Rich Rifkin sent me the following observations on the history of Davis fluoridation that I thought others might find of interest. With his permission, I reproduce them here. JL
My read on the fluoridation fights is that they are always an establishment vs. anti-establishment contest.
Because of the scientific nature of the fluoride question, where one falls comes down to how much a citizen trusts the scientific establishment or not.
Back in 1964 in Davis, I think most of the anti-establishment types were conservatives or right-wingers whose distrust of the scientific establishment was parallel to their distrust of government, especially when it came to government trying to solve a problem which they personally did not think was a real problem.

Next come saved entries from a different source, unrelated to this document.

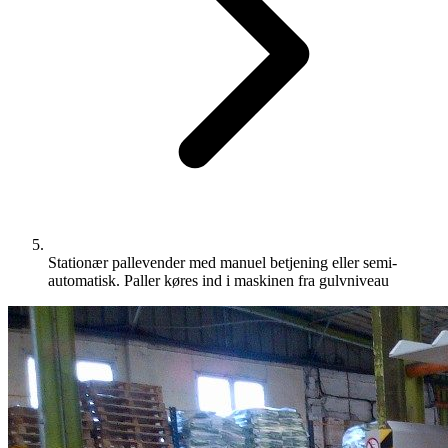
Stationær pallevender med manuel betjening eller semi-
automatisk. Paller køres ind i maskinen fra gulvniveau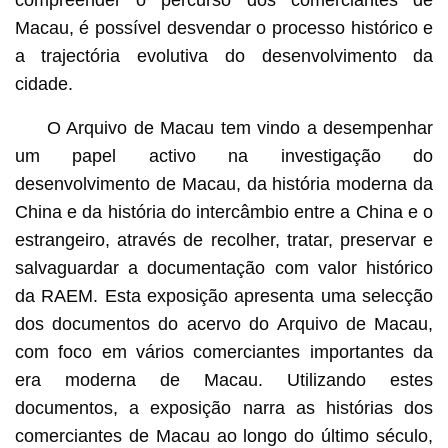
Macau, é possível desvendar o processo histórico e
a trajectória evolutiva do desenvolvimento da
cidade.
O Arquivo de Macau tem vindo a desempenhar
um papel activo na investigação do
desenvolvimento de Macau, da história moderna da
China e da história do intercâmbio entre a China e o
estrangeiro, através de recolher, tratar, preservar e
salvaguardar a documentação com valor histórico
da RAEM. Esta exposição apresenta uma selecção
dos documentos do acervo do Arquivo de Macau,
com foco em vários comerciantes importantes da
era moderna de Macau. Utilizando estes
documentos, a exposição narra as histórias dos
comerciantes de Macau ao longo do último século,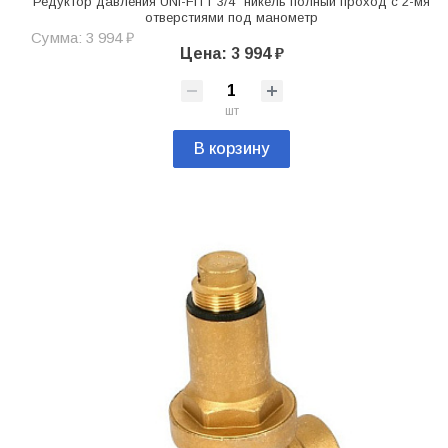
Редуктор давления UNI-FITT 3/4" никель полный проход с 2-мя
отверстиями под манометр
Сумма: 3 994 ₽
Цена: 3 994 ₽
шт
В корзину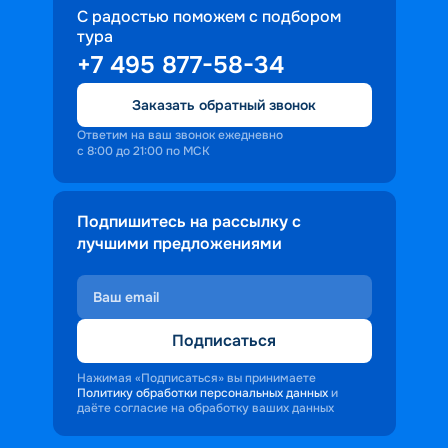
С радостью поможем с подбором
тура
+7 495 877-58-34
Заказать обратный звонок
Ответим на ваш звонок ежедневно
с 8:00 до 21:00 по МСК
Подпишитесь на рассылку с
лучшими предложениями
Подписаться
Нажимая «Подписаться» вы принимаете
Политику обработки персональных данных
и
даёте согласие на обработку ваших данных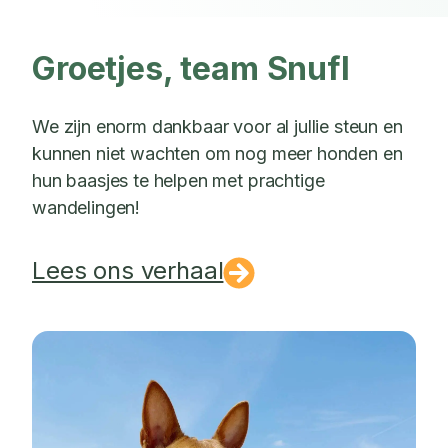
Groetjes, team Snufl
We zijn enorm dankbaar voor al jullie steun en
kunnen niet wachten om nog meer honden en
hun baasjes te helpen met prachtige
wandelingen!
Lees ons verhaal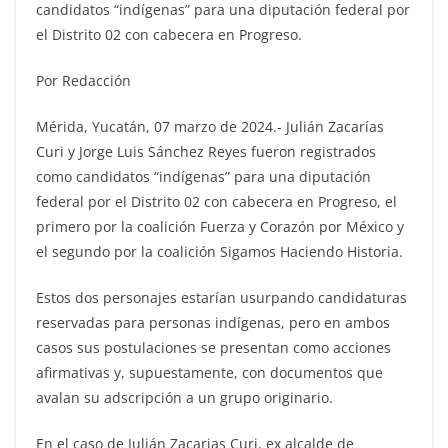
candidatos “indígenas” para una diputación federal por
el Distrito 02 con cabecera en Progreso.
Por Redacción
Mérida, Yucatán, 07 marzo de 2024.- Julián Zacarías
Curi y Jorge Luis Sánchez Reyes fueron registrados
como candidatos “indígenas” para una diputación
federal por el Distrito 02 con cabecera en Progreso, el
primero por la coalición Fuerza y Corazón por México y
el segundo por la coalición Sigamos Haciendo Historia.
Estos dos personajes estarían usurpando candidaturas
reservadas para personas indígenas, pero en ambos
casos sus postulaciones se presentan como acciones
afirmativas y, supuestamente, con documentos que
avalan su adscripción a un grupo originario.
En el caso de Julián Zacarias Curi, ex alcalde de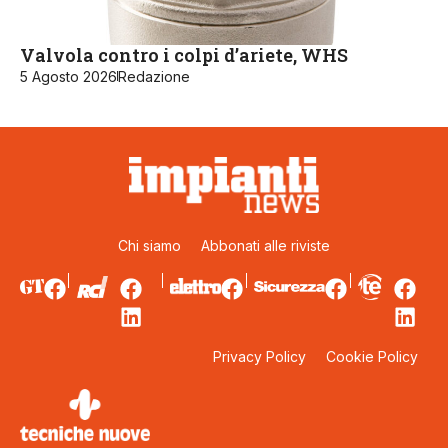
Valvola contro i colpi d’ariete, WHS
5 Agosto 2026
Redazione
Chi siamo
Abbonati alle riviste
Privacy Policy
Cookie Policy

There were also likely a small number of far-left anti-establishment residents in Davis, who looked askance at chemicals and corporations and so on. But I suspect there were not many of these types back then.
However, in later years, after the big cultural shift to the left in American politics—especially the move to the far left on campuses like UC Davis—the anti-establishment faction in the fluoride debate likely became much more of a left and left-of-center group. I suspect it still is mostly left-wingers.
Today, they are convinced that organics are superior foods, that GMOs are a threat, that pharmaceutical companies are evil and that alternative this and that is better than whatever the orthodoxy prescribes.
What used to be an anti-establishment Bircher-right is mostly gone, when it comes to a question like fluoride. Yet I think there are some conservative libertarians, even in Davis, who also oppose fluoride for the old reasons—that they don’t trust government in general and they think individuals can solve whatever problems exist on their own—and a newer, more libertarian reason of “free choice.”
If every single Davis resident of voting age were polled on fluoride, I would bet more than 67 percent would vote yes. Davis simply doesn’t have many anti-establishment leftists or libertarians. However, because no vote ever gets anywhere near 100% turnout, and because the anti-fluoride folks are highly motivated while the pro-fluoride side, save a handful of dentists and public health professionals are largely indifferent, the actual vote would be a lot closer to 50-50, as it has been in past votes.